It's the ordinal that we assign to the entire hydra.

To get the hang of this, let's label this hydra.

It's the one that came about when we first chopped off the lower head.

Here's the way we labeled this hydra to get its ordinal.

Then, we chopped off another head, and this hydra was the result.

Here's the ordinal for that one.

Finally, we tried for a third chop, and got this hydra.

Here's the ordinal for that hydra.

Each time we chop a head off a hydra, the associated ordinal gets smaller.

It doesn't matter which head we chop off, the new hydra will always have a smaller ordinal.

Let's see one more example-- the line of three heads stacked on top of each other.

The starting hydra has ordinal omega to the omega.

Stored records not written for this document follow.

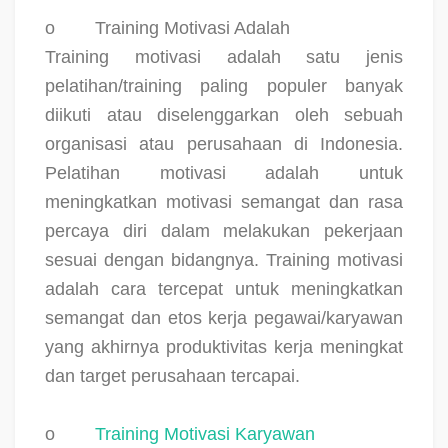
o
Training Motivasi Adalah
Training motivasi adalah satu jenis
pelatihan/training paling populer banyak
diikuti atau diselenggarkan oleh sebuah
organisasi atau perusahaan di Indonesia.
Pelatihan motivasi adalah untuk
meningkatkan motivasi semangat dan rasa
percaya diri dalam melakukan pekerjaan
sesuai dengan bidangnya. Training motivasi
adalah cara tercepat untuk meningkatkan
semangat dan etos kerja pegawai/karyawan
yang akhirnya produktivitas kerja meningkat
dan target perusahaan tercapai.
o
Training Motivasi Karyawan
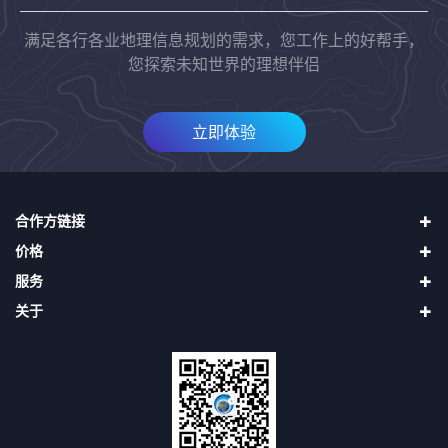
满足各行各业地理信息规划的需求，您工作上的好帮手，
您探索未知世界的理想伴侣
立即体验
合作方链接
价格
四维地球（中国四维）
服务
天地图
直接升级VIP
二十一世纪空间
关于
购买奥维币再用奥维币升级VIP
使用帮助
吉林一号（长光卫星）
申请发票
第三方接口
关于我们
找回密码
隐私声明
用户协议
会员协议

After one chop, it's omega cubed.

By the sixth step, it's 9 times omega, and by the 15th step, it's 27.

Finally, after 41 steps, the hydra is just its body, so it is assigned the ordinal 0.

And that's the big point.

As we chop off heads, the ordinal assigned to the hydra keeps getting smaller and smaller, until the assigned ordinal is 0.

And when it's 0, that means the hydra has been defeated.

It's just a body.

The hydra we just defeated grows two new copies of the part below the chopped off head.

What if it grew three new copies, or four, or 10?

Amazingly, not much changes.

It's still true that, no matter what order you chop off the hydra's heads, you'll still defeat it in a finite number of moves.

No matter how many heads grow each time, the proof technique that involved encoding the hydra in an infinite ordinal still shows that the hydra will be defeated.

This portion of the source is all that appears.